Just then, Spigot Soza who was a regular and who was always hanging out when it was closing at Bess Tacos came staggering along the counter to their booth. There were big gaps in his T-shirt where battery acid had eaten away the fabric, and you could see his brown skin underneath like brown islands. He changed batteries for a living at one of those big battery houses, but Juan and Willy didn’t know then if he was working or if he was between jobs.
“He may be a billionaire for all I know,” said Frank about his brother.
“I wish he were for your sake, old timer,” said Spigot, who had heard this stuff about Frank’s brother that he was looking for about a hundred times before.
“Well, I could fix my walls in the adobe. They’s cavin in something awful. It used to be a mexicano candy store, you know. All night long I hear the adobe fallin out of the wall like little waterfalls behind the plaster. Adobe runnin down in the wall like sand in an hourglass, so are the days of my life and all that shit. It just keeps runnin. It’s very discouragin.”
“If you found your brother and he were a fuckin billionaire, it would be a storybook endin,” said Spigot.
“A crappy storybook,” Willy said.
“Yeah,” said Juan. “The type people love to read.”
“Well,” Spigot said with a sigh, “I’m going home and did you know you’re closin right now?”
Sure enough, Jipson was locking up the cash register and cabinets with his big bundle of keys. They paid no attention to Spigot going out, but hurried up polishing off their beers. Old Frank the Fart showed no sign of moving on, but he paid his bill, which Sonia gave him.
“Sonia, Sonia...” Juan began as he and Willy made their way to the front of the restaurant.
“I know. You need a ride,” she said sourly.
“You are the nicest waitress,” Willy said, being a kiss-up.

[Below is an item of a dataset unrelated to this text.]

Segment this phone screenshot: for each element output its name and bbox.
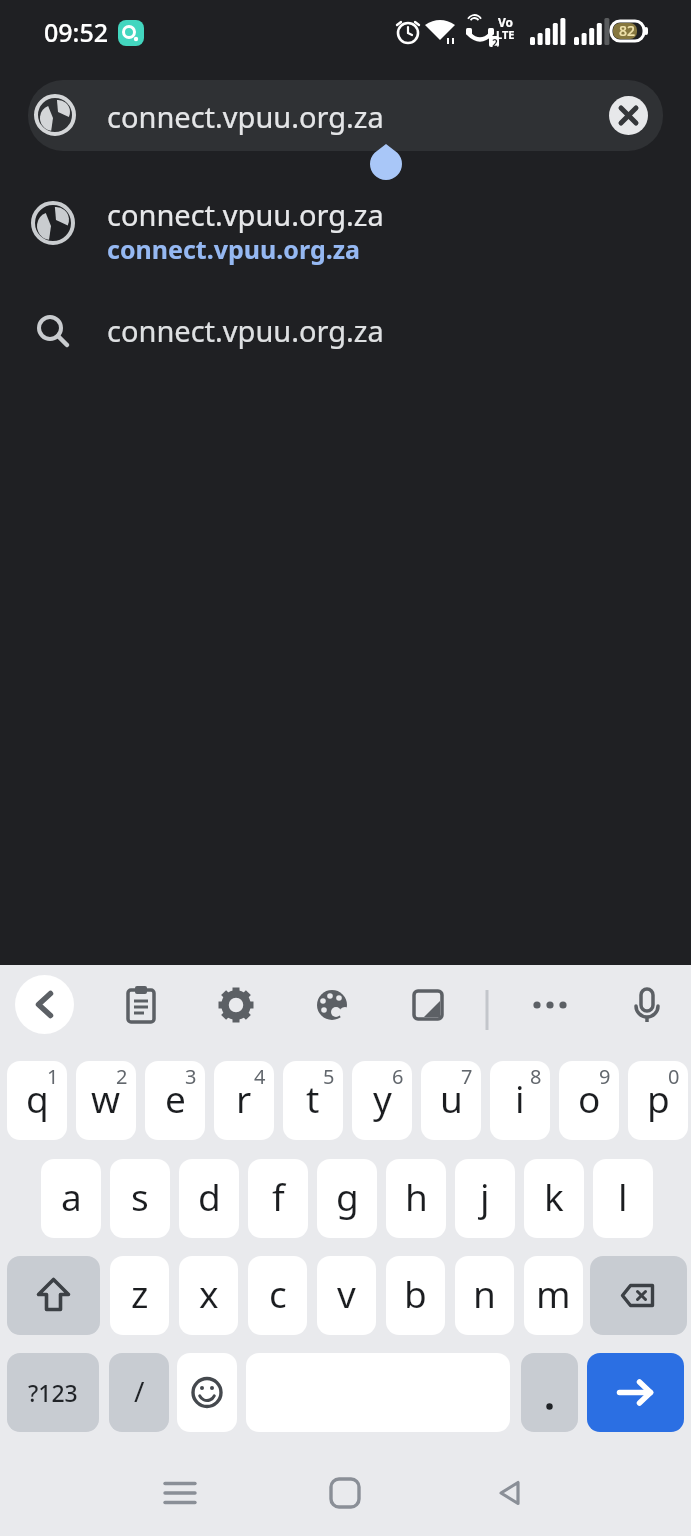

Willy had lost his license for six months due to a couple of speeding tickets he couldn’t afford to pay and Juan’s latest car, which had been nothing but Bondo and spray paint, had been stolen two weeks earlier. Without Sonia’s taking them home, they would both be on the bus.
“Shut up and get yer hand off my shoulder,” said Sonia.
Jipson at the cash register suddenly announced, “I want to see everyone outside to talk about my new advertising campaign and what it’s going to mean for all of us.”
Oh boy, thought Juan and Willy, another advertising campaign and a discussion of what it was going to mean for them, which would be more work and less pay, probably.